Police cracking down on controversial car meets at south Edmonton parking lot
Businesses have complained for years about noise, litter and stunting on private property
Edmonton police are taking steps to end controversial car meetings that have occurred for years in the United Sport and Cycle parking lot off Gateway Boulevard.
Last Friday and Saturday evenings, the private parking lot between 76th Avenue and 78th Avenue was barricaded off and police turned car meet drivers away.
The enforcement comes after years of complaints from local businesses.
Decades ago, car enthusiasts were welcome to use the sports store's parking lot, said David Barker, who manages properties for the Bots family, which owns United Cycle and United Centre Properties.
"They would come and sweep the lots and just show their old cars," he said.
The scene has changed since then, he said, with the parking lot becoming a hub for dangerous driving, excessive noise that can set off store alarms, pavement damage, drug and alcohol use and litter.
Old Strathcona Antique Mall co-owner Betty Reitan, who leases a section of the lot, said the gatherings attract hundreds of people and cause problems for her business.
"You could spend an hour at least picking up the trash," she said.
Video footage has shown people urinating and stunting in the parking lot.
Reitan recalled that less than a week after George Floyd was killed, two drivers arrived at the gathering with large Confederate flags installed on their pickup trucks.
"As a business, the optics are horrible," she said.
When she asked drivers to leave, they swore and insulted her, she said. One attendee asked what her problem was and if she was having her period.
Police responding to rise in car meet problems
Edmonton Police Service acting Sgt.

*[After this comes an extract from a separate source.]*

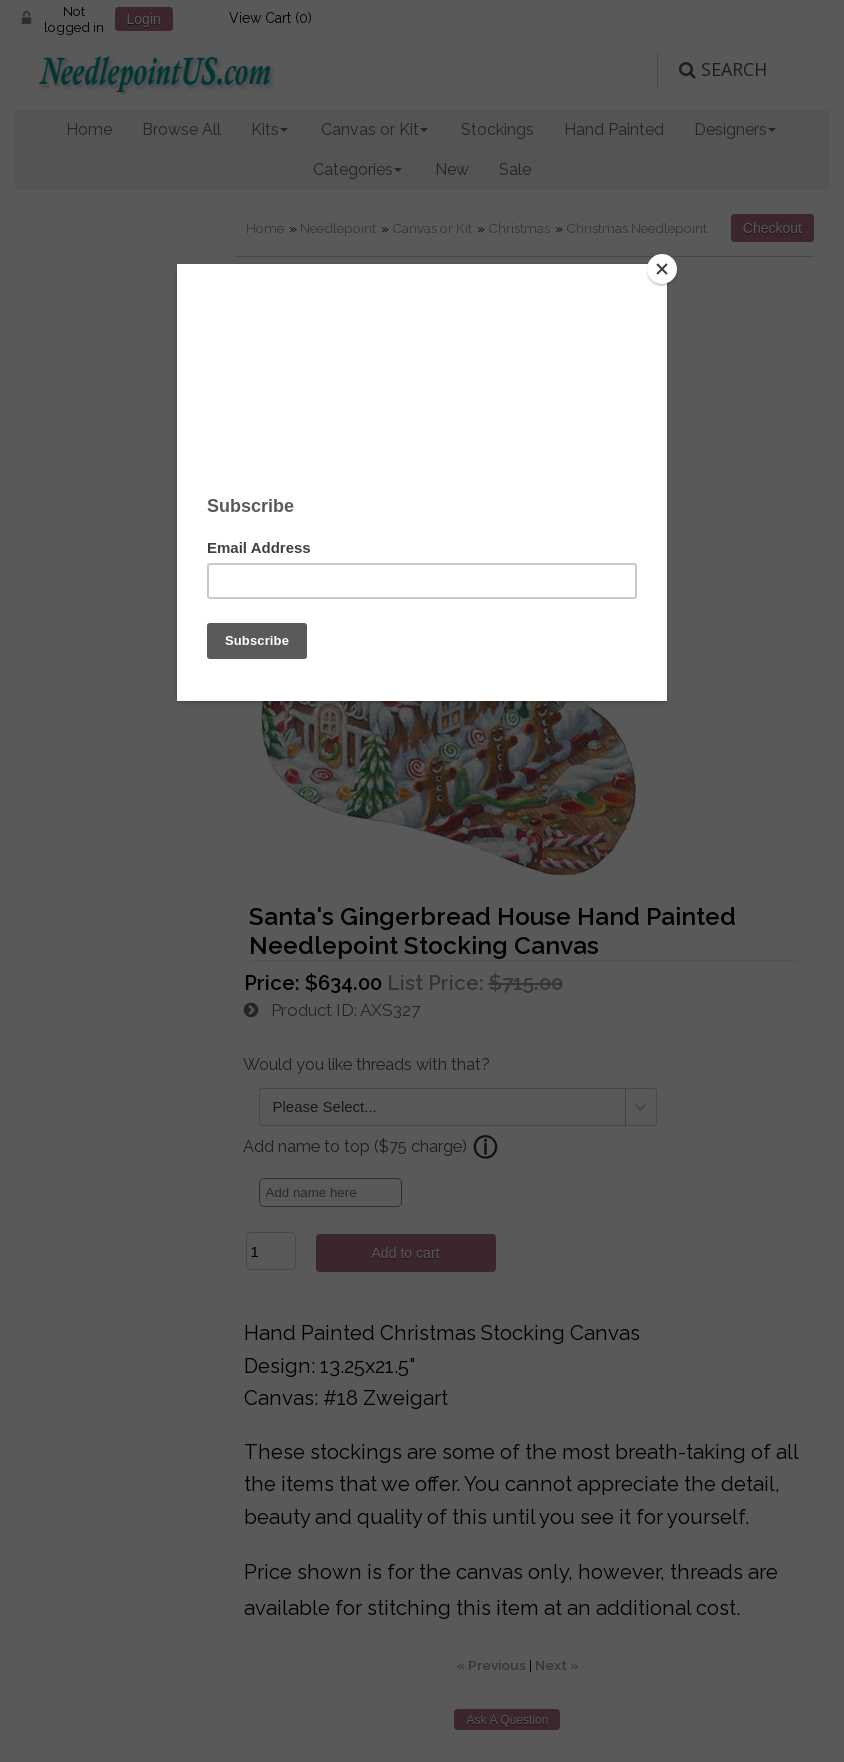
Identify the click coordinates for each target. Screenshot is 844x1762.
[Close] (662, 269)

Mark Woronuk said police are responding now at the request of property owners and after noticing a recent increase in disruption to public safety, disorder and mess related to the car meets.

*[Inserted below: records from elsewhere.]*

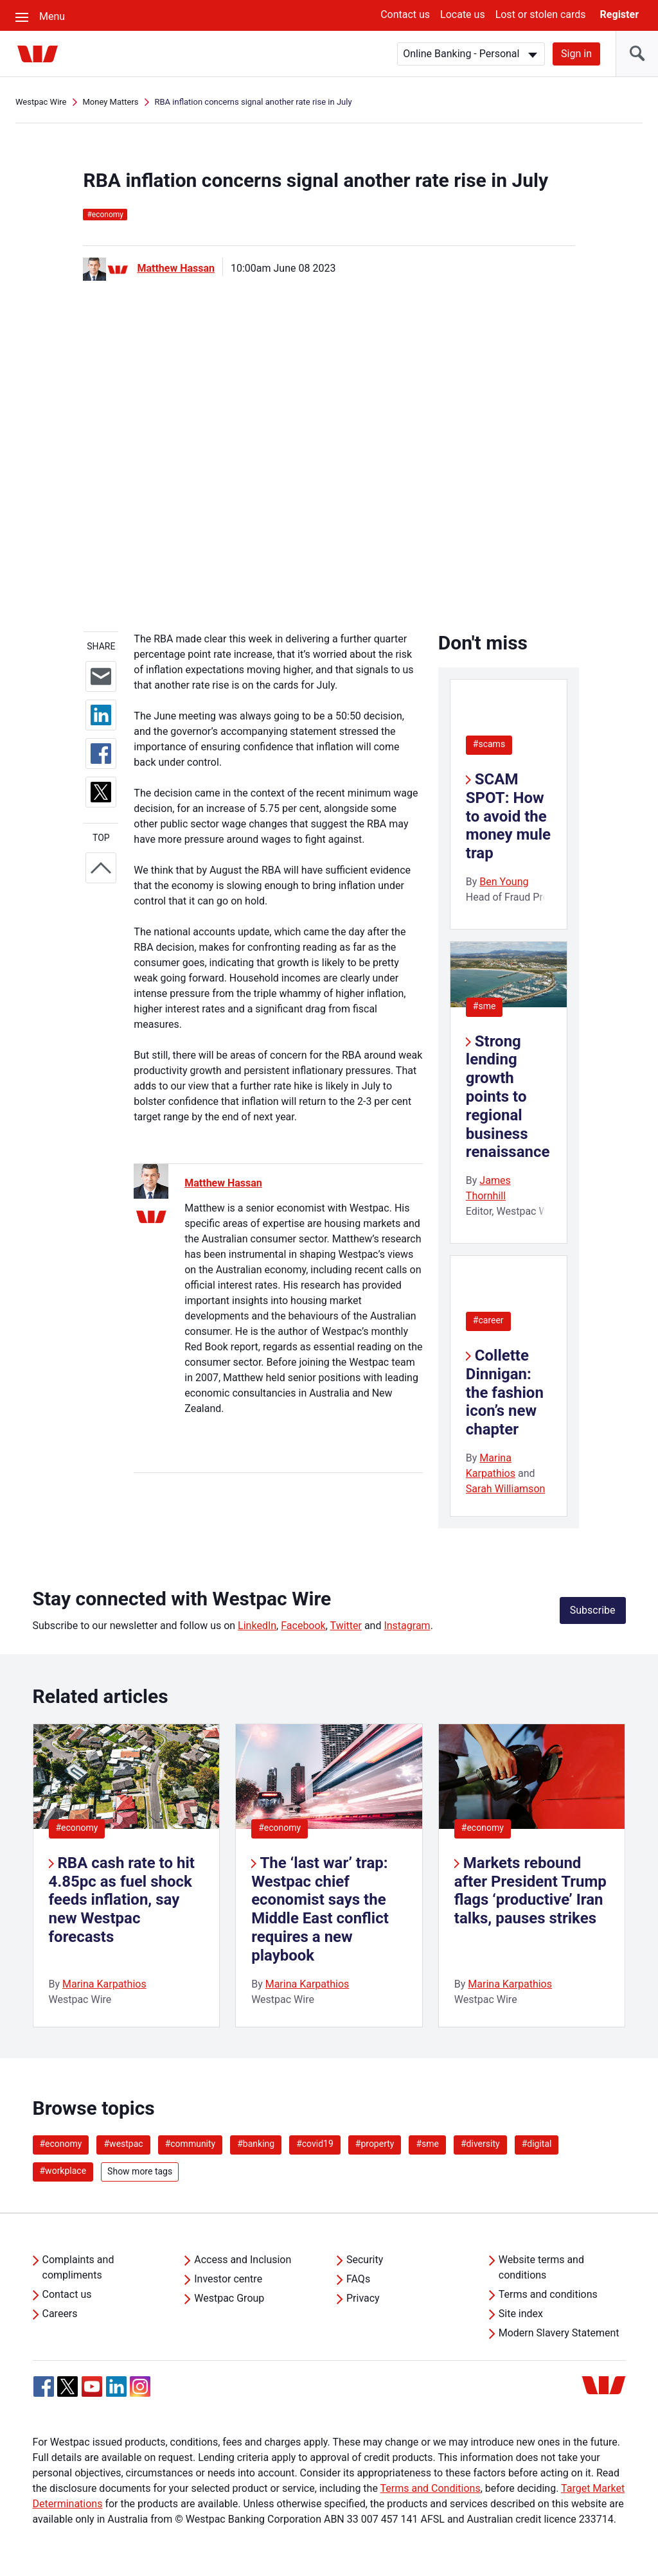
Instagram (407, 1625)
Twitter (346, 1625)
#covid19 (314, 2144)
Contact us (405, 14)
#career (488, 1320)
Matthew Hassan (176, 268)
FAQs (358, 2279)
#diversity (480, 2144)
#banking (255, 2144)
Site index (521, 2313)
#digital (537, 2144)
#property (375, 2144)
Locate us (462, 14)
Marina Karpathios (104, 1984)
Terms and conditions (548, 2294)
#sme (484, 1006)
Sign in (576, 54)
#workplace (63, 2171)
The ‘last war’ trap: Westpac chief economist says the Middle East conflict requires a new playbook (320, 1909)
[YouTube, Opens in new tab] (92, 2386)
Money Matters (110, 102)
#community (190, 2144)
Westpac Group (229, 2298)
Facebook (303, 1625)
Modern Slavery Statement (559, 2333)
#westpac (123, 2144)
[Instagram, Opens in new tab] (140, 2393)
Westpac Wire (40, 102)
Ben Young (503, 882)
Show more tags (139, 2171)
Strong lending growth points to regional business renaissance (508, 1096)
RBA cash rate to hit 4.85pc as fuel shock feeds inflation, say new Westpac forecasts (122, 1900)
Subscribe (593, 1610)
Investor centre (228, 2279)
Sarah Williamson (506, 1489)
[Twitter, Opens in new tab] (67, 2386)
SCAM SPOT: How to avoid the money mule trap (508, 816)
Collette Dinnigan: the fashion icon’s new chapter (505, 1392)
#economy (77, 1827)
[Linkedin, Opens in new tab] (116, 2386)
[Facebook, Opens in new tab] (44, 2386)
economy (105, 214)
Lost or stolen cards (540, 14)
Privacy (363, 2298)
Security (364, 2260)
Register (619, 14)
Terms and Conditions (430, 2488)
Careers (60, 2313)
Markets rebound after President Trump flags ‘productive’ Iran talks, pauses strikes (530, 1890)
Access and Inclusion (242, 2260)
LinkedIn (257, 1625)
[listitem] (126, 1875)
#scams (489, 744)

Woronuk said the decision to permanently relocate the meets was not an easy one.
"A lot of us on the EPS are car enthusiasts ourselves, so we understand there's a deep-rooted history with these car clubs," he said.
Woronuk said most attendees are good people but a few "bad apples" have become involved in recent years, ruining the gatherings for everyone.
Meet organizer: police presence 'doesn't stop anything'
Danny Najjar, who has been organizing car meets in the parking lot for more than a decade, said police presence in the parking lot is nothing new.
"It doesn't stop anything," he said. "We just move on to the next site."
Najjar said car enthusiasts in Edmonton have only a short period of time to enjoy their "toys" in the summer.
"If you have to deal with a little bit of noise, it is what it is," he told CBC last month in an interview about vehicle noise.
Listen to Kashmala Fida's report on vehicle noise
Woronuk said police have frequented the car meets for years but this is the first time EPS has pursued the long-term goal to permanently stop the meets at this location.
"We're not trying to shut them down but we need to … relocate them off that property for the sake of regaining order in that area, and bring the safety level and the noise complaints and everything back down to what is acceptable," he said.